Sunday, November 13, 2005

Boondocks TV

Well, The Boondocks has aired and already the old, tired debate has begun to be rehashed, over the shows' use of "the n-word."

The thing about the n-word is that you can't win: if you don't use it, like I don't, then you sound prissie and boogie and out of touch. And if you do you use it, then you are doing something indefensible. What did Marx say in "On the Jewish Question"? That one cannot expect political emancipation under conditions of structural inequality and oppression? The same thing applies to the n-word. We cannot resolve this political question without transforming the social context -- a context of structural and routinized anti-black racism. The n-word is a sign taken for a wonder.

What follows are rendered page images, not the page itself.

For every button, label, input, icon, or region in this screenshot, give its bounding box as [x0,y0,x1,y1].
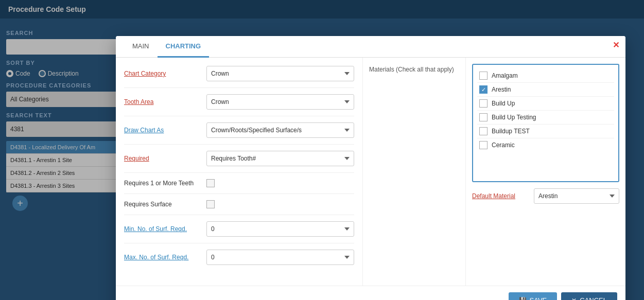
materials-label: Materials (Check all that apply) [369,66,459,73]
buildup-test-checkbox[interactable] [479,127,488,135]
requires-surface-control[interactable] [206,200,354,208]
required-label: Required [124,155,206,162]
modal: MAIN CHARTING ✕ Chart Category Crown Too… [116,36,625,300]
materials-section: Materials (Check all that apply) [363,58,466,286]
min-surf-label: Min. No. of Surf. Reqd. [124,225,206,233]
chart-category-select[interactable]: Crown [206,66,354,81]
max-surf-select[interactable]: 0 [206,250,354,265]
chart-category-control[interactable]: Crown [206,66,354,81]
max-surf-control[interactable]: 0 [206,250,354,265]
requires-1-or-more-teeth-control[interactable] [206,179,354,187]
min-surf-control[interactable]: 0 [206,221,354,237]
cancel-button[interactable]: ✕ CANCEL [561,292,617,300]
requires-1-or-more-teeth-row: Requires 1 or More Teeth [124,179,354,194]
modal-footer: 💾 SAVE ✕ CANCEL [116,286,625,300]
material-item-buildup[interactable]: Build Up [477,97,614,111]
buildup-checkbox[interactable] [479,99,488,108]
material-item-amalgam[interactable]: Amalgam [477,69,614,83]
amalgam-checkbox[interactable] [479,72,488,80]
close-button[interactable]: ✕ [613,40,619,50]
material-item-buildup-testing[interactable]: Build Up Testing [477,111,614,125]
buildup-label: Build Up [492,100,515,107]
required-control[interactable]: Requires Tooth# [206,151,354,166]
modal-body: Chart Category Crown Tooth Area Crown Dr… [116,58,625,286]
buildup-testing-checkbox[interactable] [479,113,488,121]
default-material-row: Default Material Arestin Amalgam Build U… [472,188,619,204]
cancel-icon: ✕ [571,297,577,301]
min-surf-select[interactable]: 0 [206,221,354,237]
min-surf-row: Min. No. of Surf. Reqd. 0 [124,221,354,243]
amalgam-label: Amalgam [492,72,518,79]
requires-1-or-more-teeth-label: Requires 1 or More Teeth [124,180,206,187]
required-row: Required Requires Tooth# [124,151,354,173]
requires-surface-row: Requires Surface [124,200,354,215]
save-label: SAVE [530,296,547,300]
arestin-checkbox[interactable]: ✓ [479,85,488,94]
material-item-ceramic[interactable]: Ceramic [477,138,614,152]
material-item-buildup-test[interactable]: Buildup TEST [477,125,614,138]
max-surf-row: Max. No. of Surf. Reqd. 0 [124,250,354,271]
tooth-area-row: Tooth Area Crown [124,94,354,116]
buildup-testing-label: Build Up Testing [492,114,536,121]
requires-surface-checkbox[interactable] [206,200,215,208]
material-item-arestin[interactable]: ✓ Arestin [477,83,614,97]
tab-main[interactable]: MAIN [124,36,158,58]
ceramic-checkbox[interactable] [479,141,488,149]
draw-chart-as-label: Draw Chart As [124,127,206,134]
tooth-area-label: Tooth Area [124,98,206,105]
chart-category-label: Chart Category [124,70,206,77]
tab-charting[interactable]: CHARTING [158,36,210,58]
default-material-select[interactable]: Arestin Amalgam Build Up Ceramic [534,188,619,204]
buildup-test-label: Buildup TEST [492,128,530,135]
draw-chart-as-control[interactable]: Crown/Roots/Specified Surface/s [206,122,354,138]
default-material-label: Default Material [472,192,534,200]
cancel-label: CANCEL [580,296,607,300]
draw-chart-as-select[interactable]: Crown/Roots/Specified Surface/s [206,122,354,138]
ceramic-label: Ceramic [492,142,515,149]
arestin-label: Arestin [492,86,511,93]
checklist-section: Amalgam ✓ Arestin Build Up Build Up Test… [466,58,625,286]
form-section: Chart Category Crown Tooth Area Crown Dr… [116,58,363,286]
required-select[interactable]: Requires Tooth# [206,151,354,166]
save-button[interactable]: 💾 SAVE [509,292,558,300]
materials-checklist: Amalgam ✓ Arestin Build Up Build Up Test… [472,64,619,182]
save-icon: 💾 [519,297,527,301]
requires-surface-label: Requires Surface [124,201,206,208]
draw-chart-as-row: Draw Chart As Crown/Roots/Specified Surf… [124,122,354,145]
modal-tabs: MAIN CHARTING ✕ [116,36,625,58]
requires-1-or-more-teeth-checkbox[interactable] [206,179,215,187]
chart-category-row: Chart Category Crown [124,66,354,88]
max-surf-label: Max. No. of Surf. Reqd. [124,254,206,261]
tooth-area-control[interactable]: Crown [206,94,354,110]
tooth-area-select[interactable]: Crown [206,94,354,110]
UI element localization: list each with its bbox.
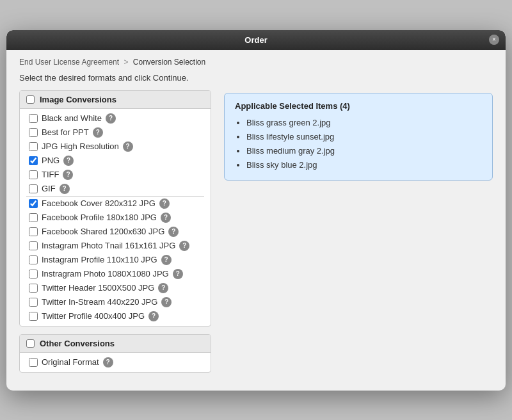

Too bad this context is ignored in the debate, since this is the context which, by the way, The Boondocks is genius at diagnosing. I have not always been a huge fan of the strip -- a lot of times I felt McGruder was 'mau mauing' white liberals -- exploiting white guilt to rehearse endlessly a literally childish and impotent black anger in his Huey character. His strip, like many of Spike Lee's films, felt like a kitsch of politics, a melancholic and insufficient substitute for the real thing, a disabling and nostalgic backword look to the aesthetics and militancy of the 1970s.

But the first episode of the series changed my mind. Here, McGruder displays a complete awareness of how Huey's anger gets commodified and consumed by rich liberals, and achieves something I have never seen in an adult, ironic, hipster cartoon: an awareness and self-critique of its own mode of satire.